--- START ---

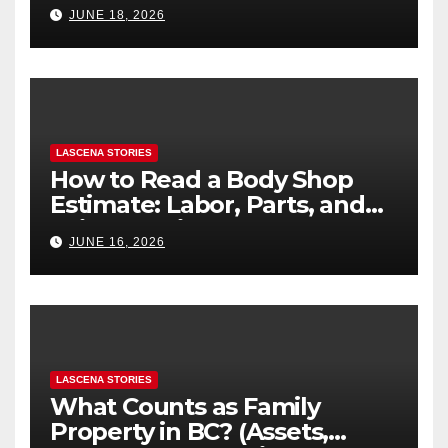
Difference
JUNE 18, 2026
LASCENA STORIES
How to Read a Body Shop
Estimate: Labor, Parts, and
“Hidden” Line Items
JUNE 16, 2026
Explained
LASCENA STORIES
What Counts as Family
Property in BC? (Assets,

--- END ---

== Problem statement ==
Would you transcribe each of the entries exactly, skipping the pictures?

== Response ==
Difference
JUNE 18, 2026
LASCENA STORIES
How to Read a Body Shop
Estimate: Labor, Parts, and
“Hidden” Line Items
JUNE 16, 2026
Explained
LASCENA STORIES
What Counts as Family
Property in BC? (Assets,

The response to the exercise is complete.